> **ABOUT THIS EXERCISE**
Find the line containing "INPUT: image. TARGET: right", then return it and every line after it through the end of the records, exactly. Leave out pictures.

========

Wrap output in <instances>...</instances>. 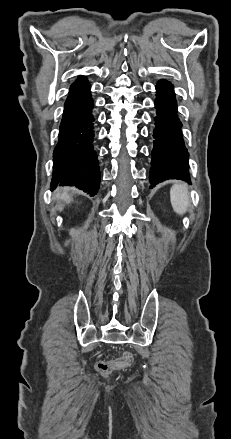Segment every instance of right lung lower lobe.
Returning a JSON list of instances; mask_svg holds the SVG:
<instances>
[{
    "label": "right lung lower lobe",
    "mask_w": 231,
    "mask_h": 439,
    "mask_svg": "<svg viewBox=\"0 0 231 439\" xmlns=\"http://www.w3.org/2000/svg\"><path fill=\"white\" fill-rule=\"evenodd\" d=\"M93 100L90 84L84 78L71 85L64 105L59 140L53 152L51 186H76L91 196L97 194L100 170L93 149Z\"/></svg>",
    "instance_id": "right-lung-lower-lobe-1"
}]
</instances>
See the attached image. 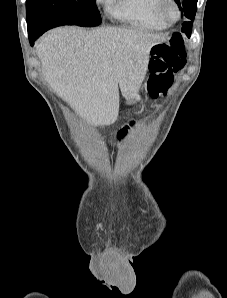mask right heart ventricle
<instances>
[{"mask_svg": "<svg viewBox=\"0 0 227 298\" xmlns=\"http://www.w3.org/2000/svg\"><path fill=\"white\" fill-rule=\"evenodd\" d=\"M157 0H106L107 11L137 29L159 31L168 27L155 13Z\"/></svg>", "mask_w": 227, "mask_h": 298, "instance_id": "1", "label": "right heart ventricle"}]
</instances>
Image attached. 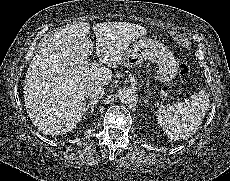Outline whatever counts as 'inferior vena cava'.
Segmentation results:
<instances>
[{
  "instance_id": "inferior-vena-cava-1",
  "label": "inferior vena cava",
  "mask_w": 230,
  "mask_h": 181,
  "mask_svg": "<svg viewBox=\"0 0 230 181\" xmlns=\"http://www.w3.org/2000/svg\"><path fill=\"white\" fill-rule=\"evenodd\" d=\"M105 94V88L102 85H95L89 87L85 92V97L92 100L98 101Z\"/></svg>"
}]
</instances>
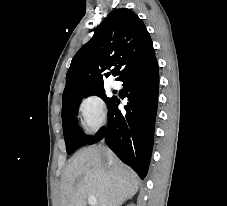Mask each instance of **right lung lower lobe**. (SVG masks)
<instances>
[{
	"label": "right lung lower lobe",
	"mask_w": 227,
	"mask_h": 206,
	"mask_svg": "<svg viewBox=\"0 0 227 206\" xmlns=\"http://www.w3.org/2000/svg\"><path fill=\"white\" fill-rule=\"evenodd\" d=\"M124 84L126 115L118 110L119 100L108 105L109 120L87 144L105 139L109 148L143 179L151 157L157 111L159 72L155 56L130 69L120 80Z\"/></svg>",
	"instance_id": "1"
}]
</instances>
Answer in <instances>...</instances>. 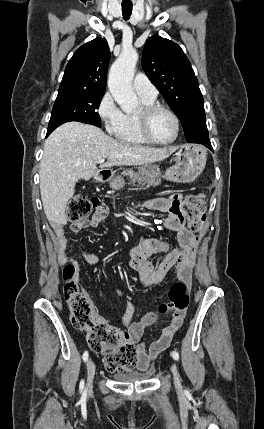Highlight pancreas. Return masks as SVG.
<instances>
[{"mask_svg": "<svg viewBox=\"0 0 264 429\" xmlns=\"http://www.w3.org/2000/svg\"><path fill=\"white\" fill-rule=\"evenodd\" d=\"M121 174L123 176H128L131 182H137L140 186V189H148L151 186L155 187L161 182V179L147 178L141 176L140 174L134 173L132 170L124 171Z\"/></svg>", "mask_w": 264, "mask_h": 429, "instance_id": "obj_1", "label": "pancreas"}]
</instances>
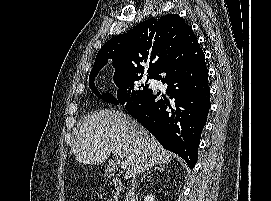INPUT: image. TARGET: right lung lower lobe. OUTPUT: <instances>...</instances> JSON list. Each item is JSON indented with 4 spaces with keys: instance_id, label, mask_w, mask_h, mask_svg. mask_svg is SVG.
<instances>
[{
    "instance_id": "1",
    "label": "right lung lower lobe",
    "mask_w": 271,
    "mask_h": 201,
    "mask_svg": "<svg viewBox=\"0 0 271 201\" xmlns=\"http://www.w3.org/2000/svg\"><path fill=\"white\" fill-rule=\"evenodd\" d=\"M153 79L167 84L164 99L157 100L159 92L150 89L127 102L125 108L166 150L178 154L194 168L211 107L208 70L198 40L186 37Z\"/></svg>"
}]
</instances>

========

> **SOLUTION TO THIS TASK**
INPUT: image. TARGET: right lung lower lobe. OUTPUT: <instances>...</instances> JSON list. Each item is JSON indented with 4 spaces with keys: instance_id, label, mask_w, mask_h, mask_svg. mask_svg is SVG.
<instances>
[{
    "instance_id": "1",
    "label": "right lung lower lobe",
    "mask_w": 271,
    "mask_h": 201,
    "mask_svg": "<svg viewBox=\"0 0 271 201\" xmlns=\"http://www.w3.org/2000/svg\"><path fill=\"white\" fill-rule=\"evenodd\" d=\"M153 79L167 84L164 99L157 100L159 92L150 89L127 102L125 108L166 150L178 154L194 168L211 107L208 70L198 40L186 37Z\"/></svg>"
}]
</instances>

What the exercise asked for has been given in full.